Work order: Pictures in the entries below are excluded; copy only the lines from the one containing "anlaşılamamıştır. Belki de" to the one containing "Besucher mit der", both included.

=== Information provided ===

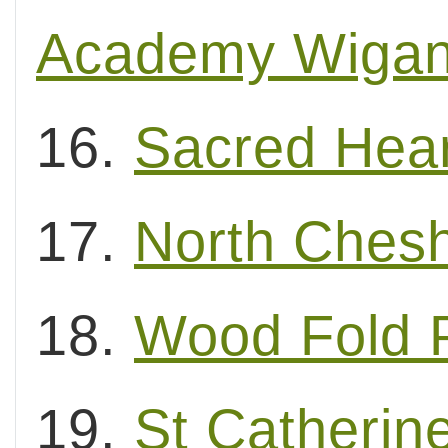
Academy Wiga
16.
Sacred Hear
17.
North Chesh
18.
Wood Fold 
19.
St Catherin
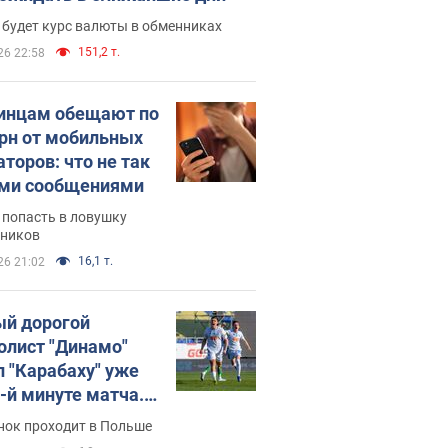
 будет курс валюты в обменниках
151,2 т.
26 22:58
инцам обещают по
грн от мобильных
аторов: что не так
ими сообщениями
 попасть в ловушку
ников
16,1 т.
26 21:02
й дорогой
олист "Динамо"
л "Карабаху" уже
0-й минуте матча.
о
нок проходит в Польше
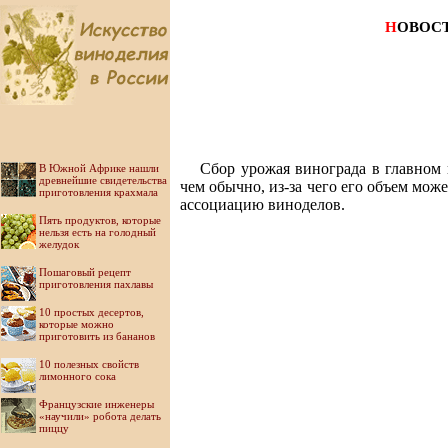
Н
ОВОС
Сбор урожая винограда в главном 
В Южной Африке нашли
древнейшие свидетельства
чем обычно, из-за чего его объем мож
приготовления крахмала
ассоциацию виноделов.
Пять продуктов, которые
нельзя есть на голодный
желудок
Пошаговый рецепт
приготовления пахлавы
10 простых десертов,
которые можно
приготовить из бананов
10 полезных свойств
лимонного сока
Французские инженеры
«научили» робота делать
пиццу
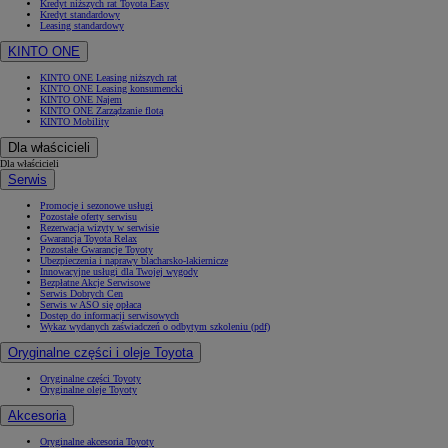
Kredyt niższych rat Toyota Easy
Kredyt standardowy
Leasing standardowy
KINTO ONE
KINTO ONE Leasing niższych rat
KINTO ONE Leasing konsumencki
KINTO ONE Najem
KINTO ONE Zarządzanie flotą
KINTO Mobility
Dla właścicieli
Dla właścicieli
Serwis
Promocje i sezonowe usługi
Pozostałe oferty serwisu
Rezerwacja wizyty w serwisie
Gwarancja Toyota Relax
Pozostałe Gwarancje Toyoty
Ubezpieczenia i naprawy blacharsko-lakiernicze
Innowacyjne usługi dla Twojej wygody
Bezpłatne Akcje Serwisowe
Serwis Dobrych Cen
Serwis w ASO się opłaca
Dostęp do informacji serwisowych
Wykaz wydanych zaświadczeń o odbytym szkoleniu (pdf)
Oryginalne części i oleje Toyota
Oryginalne części Toyoty
Oryginalne oleje Toyoty
Akcesoria
Oryginalne akcesoria Toyoty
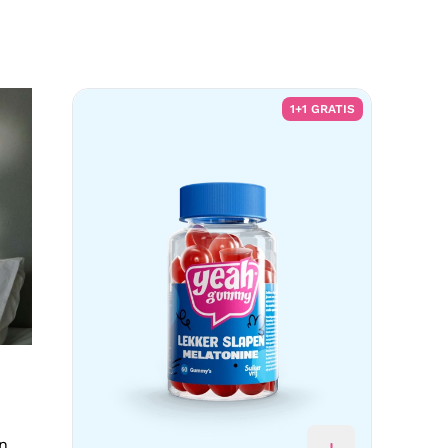
1+1 GRATIS
en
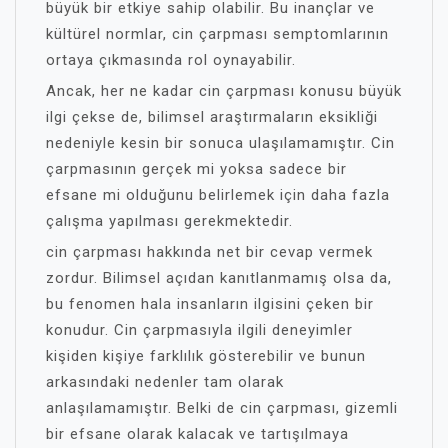
büyük bir etkiye sahip olabilir. Bu inançlar ve
kültürel normlar, cin çarpması semptomlarının
ortaya çıkmasında rol oynayabilir.
Ancak, her ne kadar cin çarpması konusu büyük
ilgi çekse de, bilimsel araştırmaların eksikliği
nedeniyle kesin bir sonuca ulaşılamamıştır. Cin
çarpmasının gerçek mi yoksa sadece bir
efsane mi olduğunu belirlemek için daha fazla
çalışma yapılması gerekmektedir.
cin çarpması hakkında net bir cevap vermek
zordur. Bilimsel açıdan kanıtlanmamış olsa da,
bu fenomen hala insanların ilgisini çeken bir
konudur. Cin çarpmasıyla ilgili deneyimler
kişiden kişiye farklılık gösterebilir ve bunun
arkasındaki nedenler tam olarak
anlaşılamamıştır. Belki de cin çarpması, gizemli
bir efsane olarak kalacak ve tartışılmaya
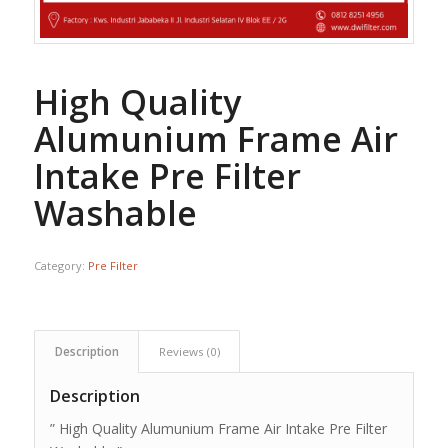
High Quality
Alumunium Frame Air
Intake Pre Filter
Washable
Category:
Pre Filter
Description
Reviews (0)
Description
” High Quality Alumunium Frame Air Intake Pre Filter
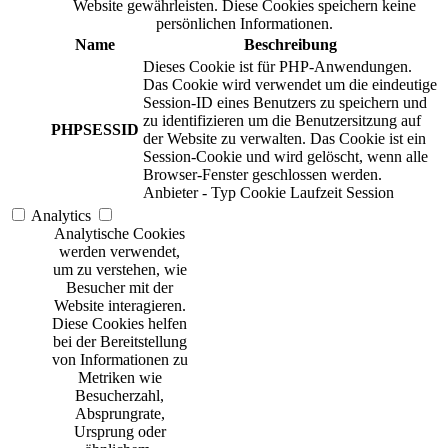
Website gewährleisten. Diese Cookies speichern keine
persönlichen Informationen.
Name
Beschreibung
Dieses Cookie ist für PHP-Anwendungen.
Das Cookie wird verwendet um die eindeutige
Session-ID eines Benutzers zu speichern und
zu identifizieren um die Benutzersitzung auf
PHPSESSID
der Website zu verwalten. Das Cookie ist ein
Session-Cookie und wird gelöscht, wenn alle
Browser-Fenster geschlossen werden.
Anbieter
-
Typ
Cookie
Laufzeit
Session
Analytics
Analytische Cookies
werden verwendet,
um zu verstehen, wie
Besucher mit der
Website interagieren.
Diese Cookies helfen
bei der Bereitstellung
von Informationen zu
Metriken wie
Besucherzahl,
Absprungrate,
Ursprung oder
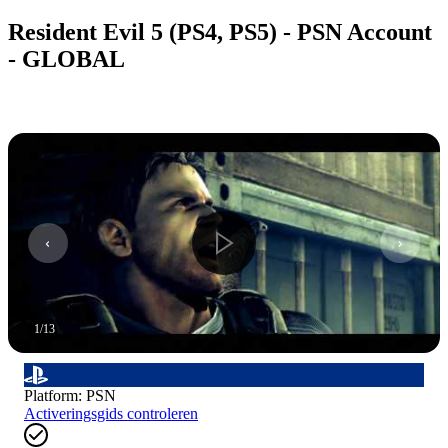
Resident Evil 5 (PS4, PS5) - PSN Account
- GLOBAL
1
/
13
Platform
:
PSN
Activeringsgids controleren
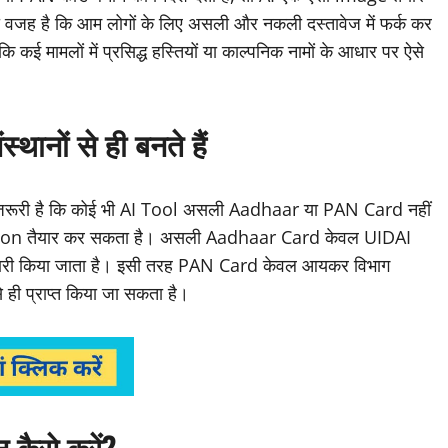
 वजह है कि आम लोगों के लिए असली और नकली दस्तावेज में फर्क कर
 कि कई मामलों में प्रसिद्ध हस्तियों या काल्पनिक नामों के आधार पर ऐसे
ानों से ही बनते हैं
जरूरी है कि कोई भी AI Tool असली Aadhaar या PAN Card नहीं
tion तैयार कर सकता है। असली Aadhaar Card केवल UIDAI
जारी किया जाता है। इसी तरह PAN Card केवल आयकर विभाग
 प्राप्त किया जा सकता है।
ैसे करें?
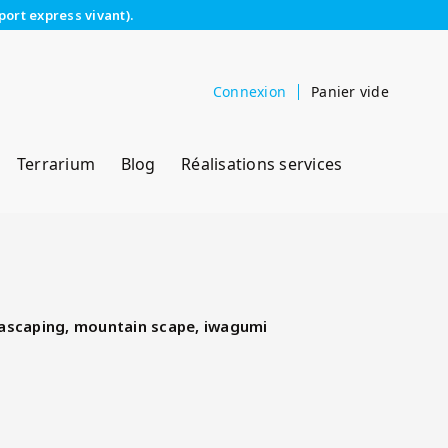
port express vivant).
Connexion
Panier vide
Terrarium
Blog
Réalisations services
uascaping, mountain scape, iwagumi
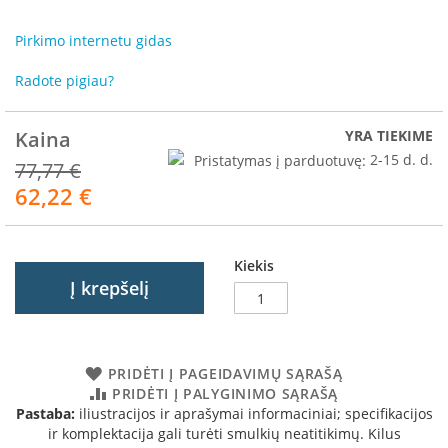
R
o
Pirkimo internetu gidas
m
o
Radote pigiau?
t
o
p
Kaina
YRA TIEKIME
S
Pristatymas į parduotuvę:
2-15 d. d.
77,77 €
p
62,22 €
Akcija
a
r
t
h
Kiekis
e
Į krepšelį
r
m
I
n
PRIDĖTI Į PAGEIDAVIMŲ SĄRAŠĄ
v
PRIDĖTI Į PALYGINIMO SĄRAŠĄ
i
Pastaba:
iliustracijos ir aprašymai informaciniai; specifikacijos
c
ir komplektacija gali turėti smulkių neatitikimų. Kilus
t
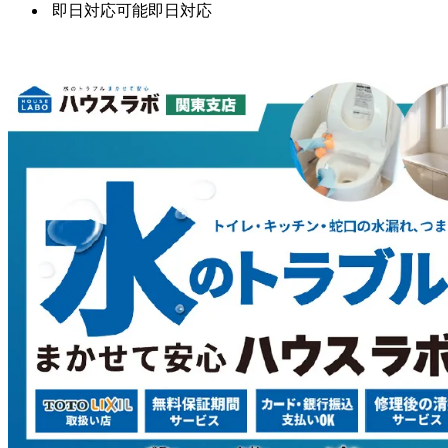
即日対応可能
即日対応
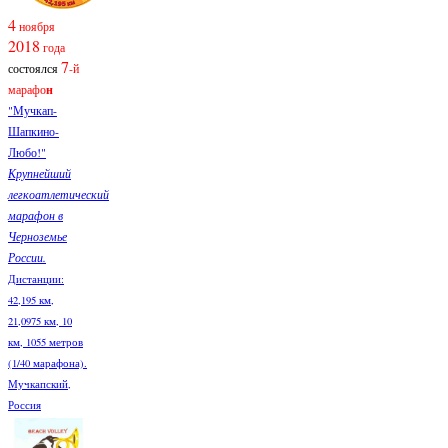
4
ноября
2018
года
7
состоялся
-й
марафо
н
"Мучкап-
Шапкино-
Любо!"
Крупнейший
легкоатлетический
марафон в
Черноземье
России.
Дистанции:
42,195 км,
21,0975 км, 10
км, 1055 метров
(1/40 марафона).
Мучкапский,
Россия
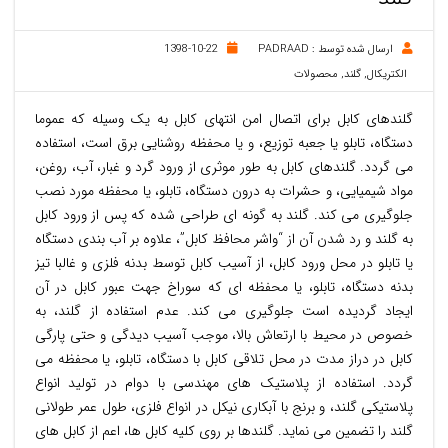
ارسال شده توسط :
PADRAAD
1398-10-22
الکتریکال
,
گلند
,
محصولات
گلندهای کابل برای اتصال امن انتهای کابل به یک وسیله که عموما
دستگاه، تابلو یا جعبه توزیع، و یا محفظه روشنایی برق است، استفاده
می گردد. گلندهای کابل به طور موثری از ورود گرد و غبار، آب، روغن،
مواد شیمیایی، و حشرات به درون دستگاه، تابلو، یا محفظه مورد نصب
جلوگیری می کند. گلند به گونه ای طراحی شده که پس از ورود کابل
به گلند و رد شدن آن از “واشر محافظ کابل”، علاوه بر آب بندی دستگاه
یا تابلو در محل ورود کابل، از آسیب کابل توسط بدنه فلزی و غالبا تیز
بدنه دستگاه، تابلو، یا محفظه ای که سوراخ جهت عبور کابل در آن
ایجاد گردیده است جلوگیری می کند. عدم استفاده از گلند، به
خصوص در محیط با ارتعاش بالا، موجب آسیب دیدگی و حتی پارگی
کابل در دراز مدت در محل تلاقی کابل با دستگاه، تابلو، یا محفظه می
گردد. استفاده از پلاستیک های مهندسی با دوام در تولید انواع
پلاستیکی گلند، و برنج با آبکاری نیکل در انواع فلزی، طول عمر طولانی
گلند را تضمین می نماید. گلندها بر روی کلیه کابل ها، اعم از کابل های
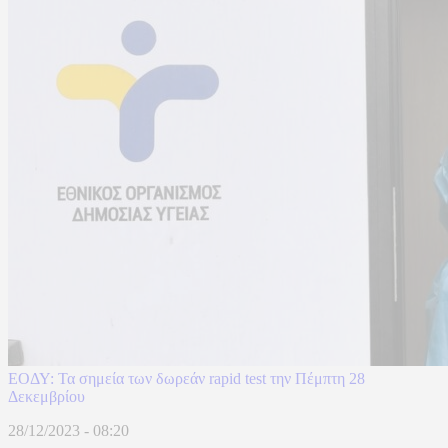
ΕΟΔΥ: Τα σημεία των δωρεάν rapid test την Πέμπτη 28
Δεκεμβρίου
28/12/2023 - 08:20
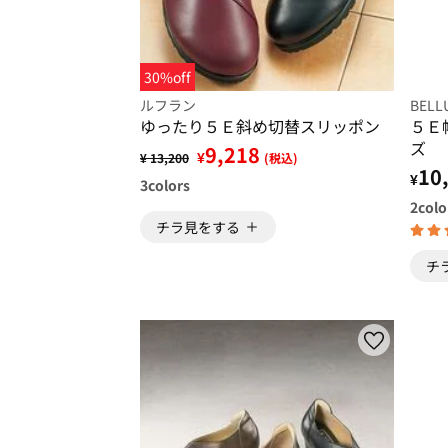
30%off
ルフラン
BELL
ゆったり５Ｅ斜め切替スリッポン
５Ｅ
ズ
9,218
¥
¥ 13,200
(税込)
10
¥
3
colors
2
colo
チラ見をする
チ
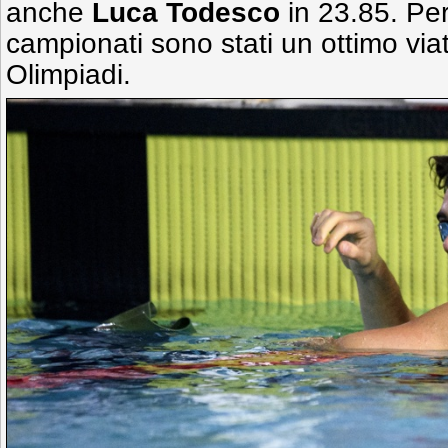
anche
Luca Todesco
in 23.85. Pe
campionati sono stati un ottimo viati
Olimpiadi.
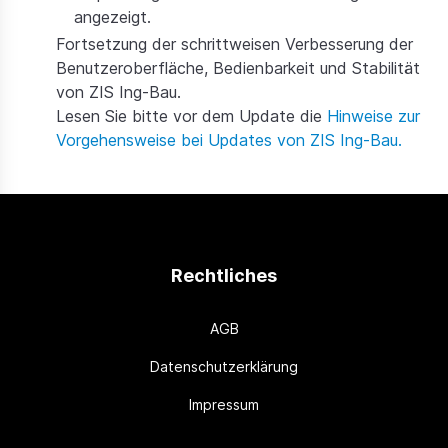
angezeigt.
Fortsetzung der schrittweisen Verbesserung der
Benutzeroberfläche, Bedienbarkeit und Stabilität
von ZIS Ing-Bau.
Lesen Sie bitte vor dem Update die
Hinweise zur
Vorgehensweise bei Updates von ZIS Ing-Bau.
Rechtliches
AGB
Datenschutzerklärung
Impressum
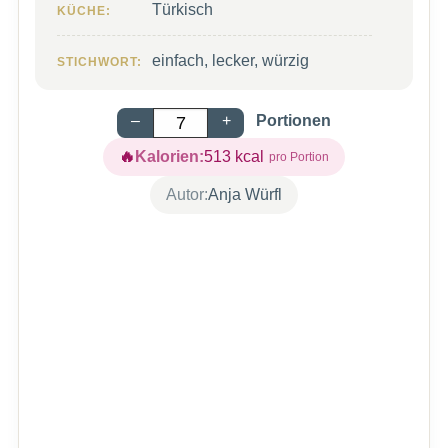
Türkisch
KÜCHE:
einfach, lecker, würzig
STICHWORT:
–
+
Portionen
Kalorien:
513
kcal
Autor:
Anja Würfl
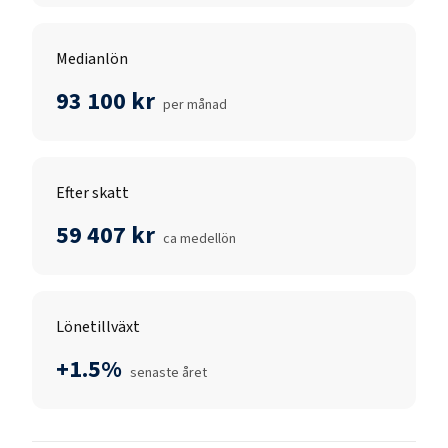
Medianlön
93 100 kr
per månad
Efter skatt
59 407 kr
ca medellön
Lönetillväxt
+1.5%
senaste året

===

Solved exercise:
anlaşılamamıştır. Belki de cin çarpması, gizemli
bir efsane olarak kalacak ve tartışılmaya
High Quality
Alumunium Frame Air
Intake Pre Filter
Washable
Category:
Pre Filter
Description
Reviews (0)
Description
” High Quality Alumunium Frame Air Intake Pre Filter
Website gewährleisten. Diese Cookies speichern keine
persönlichen Informationen.
Name
Beschreibung
Dieses Cookie ist für PHP-Anwendungen.
Das Cookie wird verwendet um die eindeutige
Session-ID eines Benutzers zu speichern und
zu identifizieren um die Benutzersitzung auf
PHPSESSID
der Website zu verwalten. Das Cookie ist ein
Session-Cookie und wird gelöscht, wenn alle
Browser-Fenster geschlossen werden.
Anbieter
-
Typ
Cookie
Laufzeit
Session
Analytics
Analytische Cookies
werden verwendet,
um zu verstehen, wie
Besucher mit der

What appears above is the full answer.